Translation: “I’m so used to yelling “baby murderers!” every five seconds as part of my anti-choice crusade that I have convinced myself that everybody else uses the death of children as a rhetorical device as easily as I do. For immoral people like myself, the only possibility of being at peace with ourselves is by believing that everybody is as rotten as we are.”
The leading gun control chorister was Michael Bloomberg, and this was fitting, because on a range of issues New York’s mayor has become the de facto spokesman for the self-consciously centrist liberalism of the Acela Corridor elite.
Translation: “All of my fake concern about fetuses, however, only serves to mask my profound indifference towards children. Of course, sometimes the mask slips off, and everybody gets to see that airing some minor grievances against somebody who has nothing whatsoever to do with the tragedy I claim to be addressing is a lot more important to me than discussing the dead children. Remember, I’m a proud anti-choice woman-hater. This means that I’m congenitally incapable of caring two straws about children.”
The entire Obama era has been shaped by this conflict, and not for the good. On issue after issue, debate after debate, there is a near-unified establishment view of what the government should do, and then a furious right-wing reaction to this consensus that offers no real policy alternative at all.

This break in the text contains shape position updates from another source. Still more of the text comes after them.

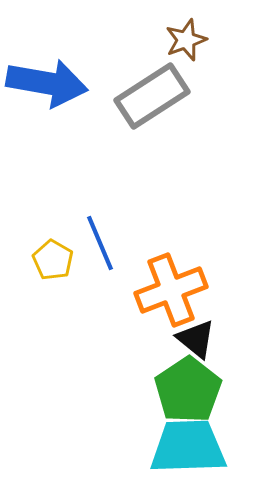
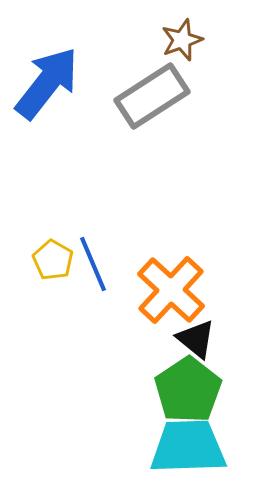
brown star: moved 4 px left
blue arrow: rotated 62 degrees counterclockwise
blue line: moved 7 px left, 21 px down
orange cross: rotated 26 degrees counterclockwise
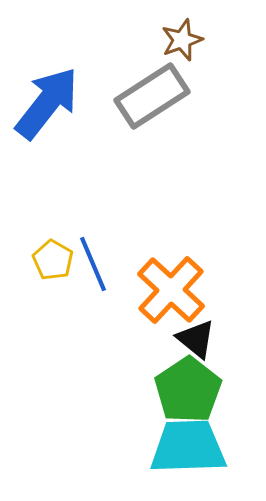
blue arrow: moved 20 px down
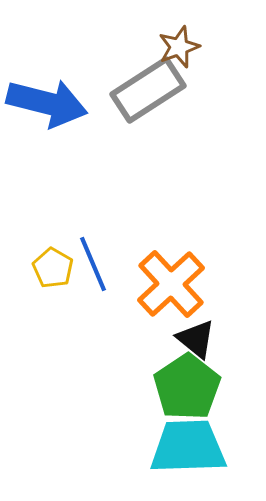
brown star: moved 3 px left, 7 px down
gray rectangle: moved 4 px left, 6 px up
blue arrow: rotated 66 degrees clockwise
yellow pentagon: moved 8 px down
orange cross: moved 6 px up; rotated 4 degrees clockwise
green pentagon: moved 1 px left, 3 px up
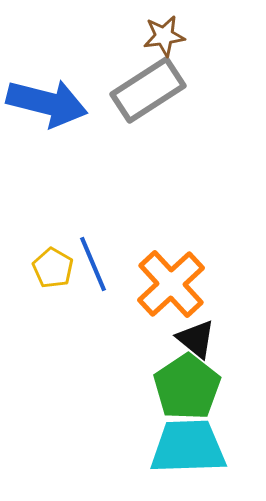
brown star: moved 15 px left, 11 px up; rotated 12 degrees clockwise
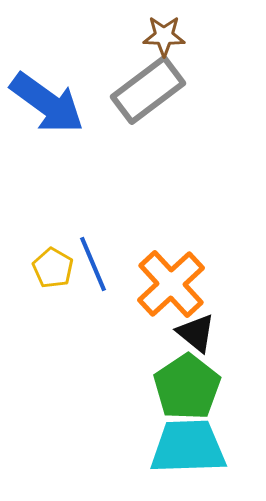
brown star: rotated 9 degrees clockwise
gray rectangle: rotated 4 degrees counterclockwise
blue arrow: rotated 22 degrees clockwise
black triangle: moved 6 px up
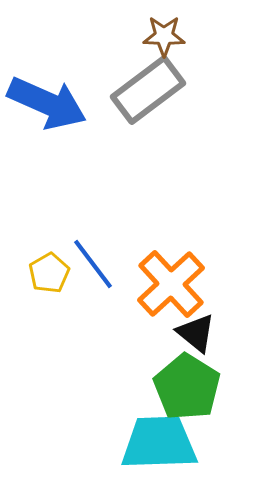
blue arrow: rotated 12 degrees counterclockwise
blue line: rotated 14 degrees counterclockwise
yellow pentagon: moved 4 px left, 5 px down; rotated 12 degrees clockwise
green pentagon: rotated 6 degrees counterclockwise
cyan trapezoid: moved 29 px left, 4 px up
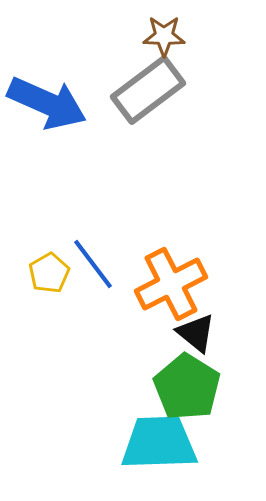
orange cross: rotated 16 degrees clockwise
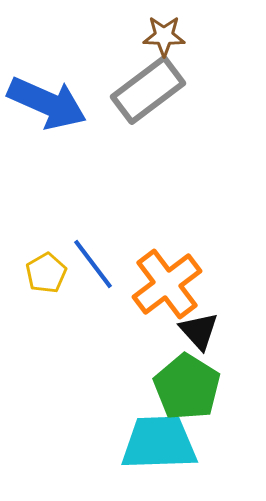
yellow pentagon: moved 3 px left
orange cross: moved 4 px left; rotated 10 degrees counterclockwise
black triangle: moved 3 px right, 2 px up; rotated 9 degrees clockwise
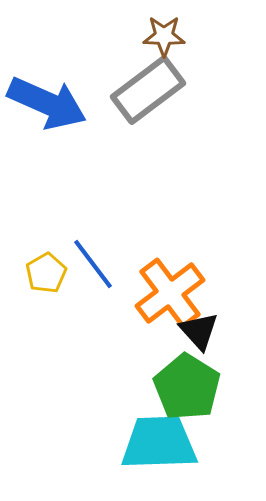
orange cross: moved 3 px right, 9 px down
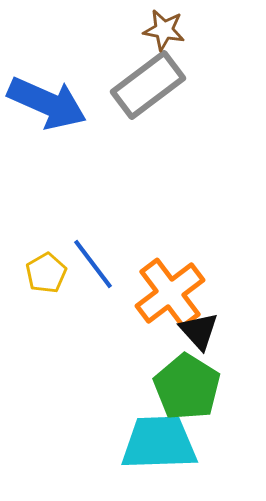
brown star: moved 6 px up; rotated 9 degrees clockwise
gray rectangle: moved 5 px up
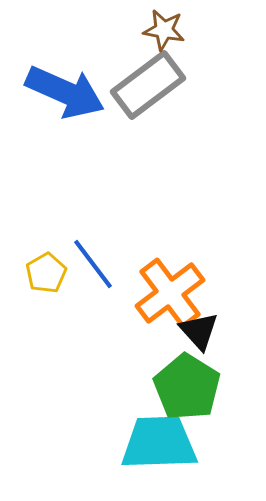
blue arrow: moved 18 px right, 11 px up
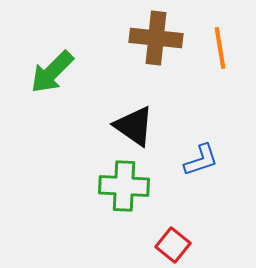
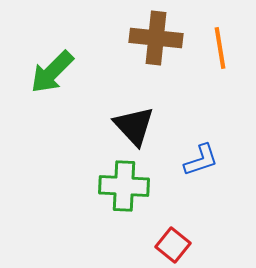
black triangle: rotated 12 degrees clockwise
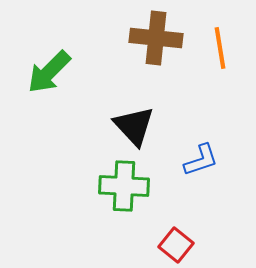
green arrow: moved 3 px left
red square: moved 3 px right
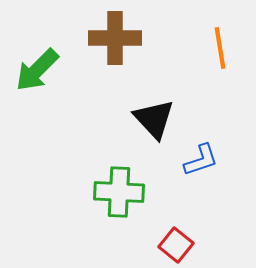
brown cross: moved 41 px left; rotated 6 degrees counterclockwise
green arrow: moved 12 px left, 2 px up
black triangle: moved 20 px right, 7 px up
green cross: moved 5 px left, 6 px down
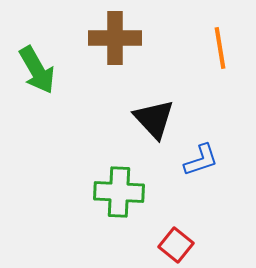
green arrow: rotated 75 degrees counterclockwise
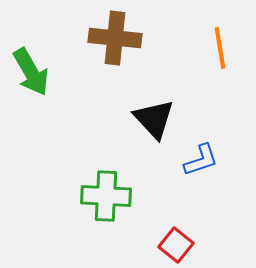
brown cross: rotated 6 degrees clockwise
green arrow: moved 6 px left, 2 px down
green cross: moved 13 px left, 4 px down
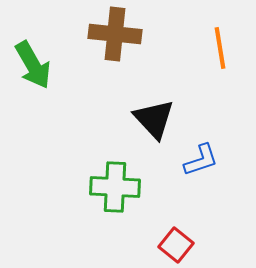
brown cross: moved 4 px up
green arrow: moved 2 px right, 7 px up
green cross: moved 9 px right, 9 px up
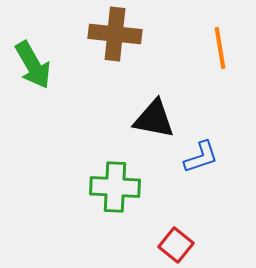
black triangle: rotated 36 degrees counterclockwise
blue L-shape: moved 3 px up
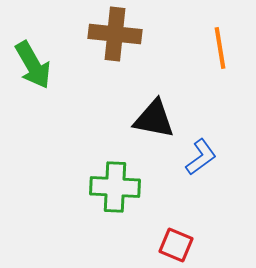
blue L-shape: rotated 18 degrees counterclockwise
red square: rotated 16 degrees counterclockwise
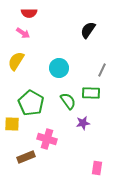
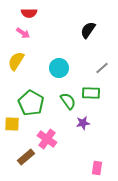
gray line: moved 2 px up; rotated 24 degrees clockwise
pink cross: rotated 18 degrees clockwise
brown rectangle: rotated 18 degrees counterclockwise
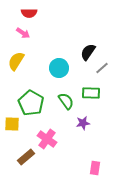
black semicircle: moved 22 px down
green semicircle: moved 2 px left
pink rectangle: moved 2 px left
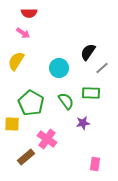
pink rectangle: moved 4 px up
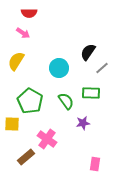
green pentagon: moved 1 px left, 2 px up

Translation: “Finally, I can drop the pretense of talking about these boring dead kids and discuss what really bothers me. Namely, how come the wonderful me-me-me has ended up wrong on absolutely everything I ever predicted in my columns for years and have become a laughing stock with my moanings about the “libertine Sex and the City,” my gushings over the huge social value of tabloid journalism, and insistence that community service is a great substitute for sex. Since I’m too infantile to take responsibility for anything, I make a solemn oath to blame Obama for everything that upsets me in life for as long as I shall live, amen.”
What’s missing, meanwhile, are real alternatives — not only conservative, but left-wing as well. On national security, the left has essentially disappeared, sitting on its hands while President Obama embraces powers every bit as imperial as those his predecessor claimed.
Translation: “In the aftermath of the last presidential election, it has become painfully obvious that my political party is in a deep crisis. As a profoundly dishonest and immature person, however, I cannot recognize this. Instead, I choose to pretend that the winners are suffering from the same kind of crisis. This will allow me and my peers to avoid taking stock of our mistakes and changing our agenda in order to make our party more relevant.”